Medea had become a nuclear reactor, it felt like. Way out of control. It was common, he learned later, for a first appearance of a quirk to be that explosive and erratic if it was an unusual one.

The house had started to cave in from heat and the force. Lethe had heard their parents yelling at them to get out, so he ran, and Medea followed, and she'd phased right through the walls and out into the street, still on fire. Some people had seen her who were out walking. They also called the police.

It was a blur to Lethe after that for his own memories, but for Medea's, he knew there had been so much screaming, and people yelling and whispering about her being cursed.

And of course, the most painful of all, watching the inside of the house cave in, and their parents had not made it out.

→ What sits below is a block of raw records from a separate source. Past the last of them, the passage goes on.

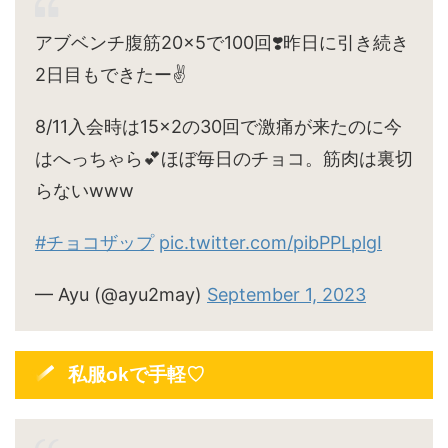
アブベンチ腹筋20×5で100回❣️昨日に引き続き
2日目もできたー✌️
8/11入会時は15×2の30回で激痛が来たのに今
はへっちゃら💕ほぼ毎日のチョコ。筋肉は裏切
らないwww
#チョコザップ
pic.twitter.com/pibPPLplgI
— Ayu (@ayu2may)
September 1, 2023
私服okで手軽♡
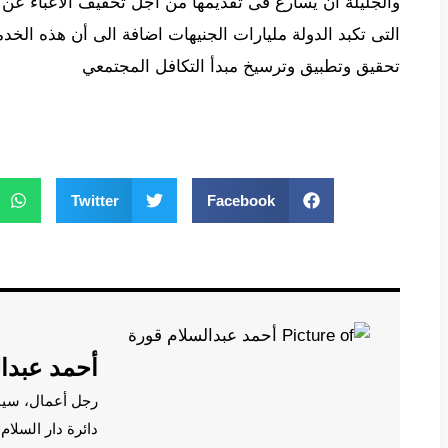
والجليلة ان يسارع فى تقديمها من اجل تخفيف الاعباء عن 
التى تكبد الدولة مليارات الجنيهات اضافة الى أن هذه الخدم
تحقيق وتطبيق وترسيخ مبدأ التكافل المجتمعي
Twitter
Facebook
أحمد عبدا
رجل أعمال، سي
دائرة دار السلا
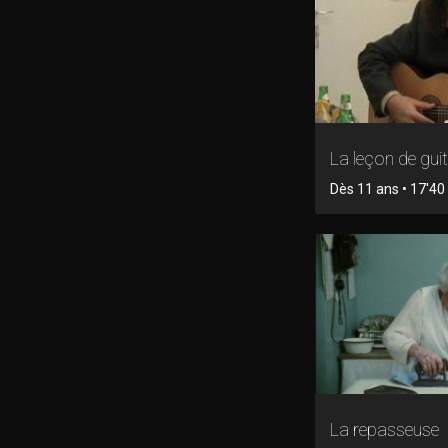
La leçon de gui
Dès 11 ans • 17'40 
La repasseuse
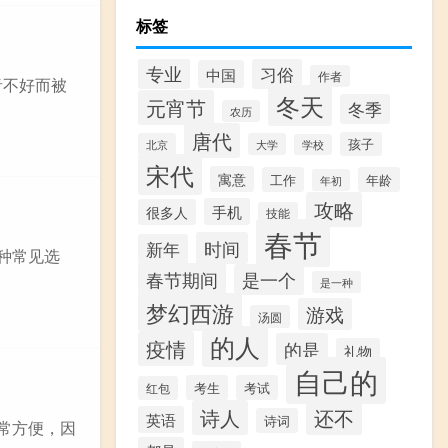
标签
专业
习俗
中国
作者
音不好而被
冬天
元宵节
冬季
农历
唐代
孩子
北京
大学
学校
宋代
寓意
工作
年龄
年初
攻略
手机
很多人
技能
春节
时间
新年
种常见选
春节期间
是一个
是一种
梦幻西游
游戏
汤圆
的人
疫情
的是
礼物
自己的
考生
考试
红包
诗人
还不
英语
诗词
常方便，因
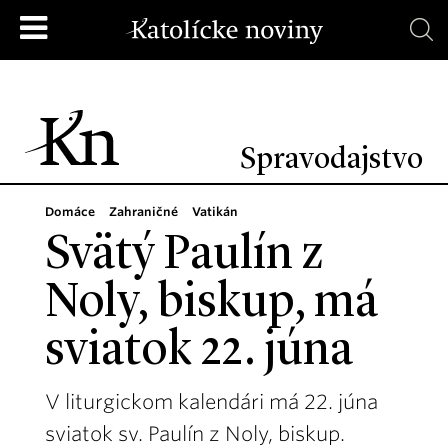
Spravodajstvo
Domáce
Zahraničné
Vatikán
Svätý Paulín z
Noly, biskup, má
sviatok 22. júna
V liturgickom kalendári má 22. júna
sviatok sv. Paulín z Noly, biskup.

The fire department and heroes said later that it looked as though they had tried to go back for something. And the roof had fallen in on them before they could make it out. The fire was already so large, the smoke and fumes probably had smothered them before the flames even reached them.

It was horrible... Lethe had wished many times he could suppress his own memory of what happened. His quirk did not work on himself.

It really wasn't Aya's fault, he'd thought to himself at the time, scared of how she'd reacted to it all. She hadn't meant to destroy the house. She hadn't meant for her quirk to go off. None of them had known it would. Couldn't she get angry without causing such a tragedy?

It was better if she didn't know. She could never trust herself again... He was afraid she'd do something to hurt herself if she carried that guilt or the memories of what people were saying about her.

So he suppressed it all...and she was happy again.

And he would always remember what happened. Enough for both of them.

They could be happy, if he just took on the weight of the truth, and Medea was blissfully unaware of it. It worked, didn't it?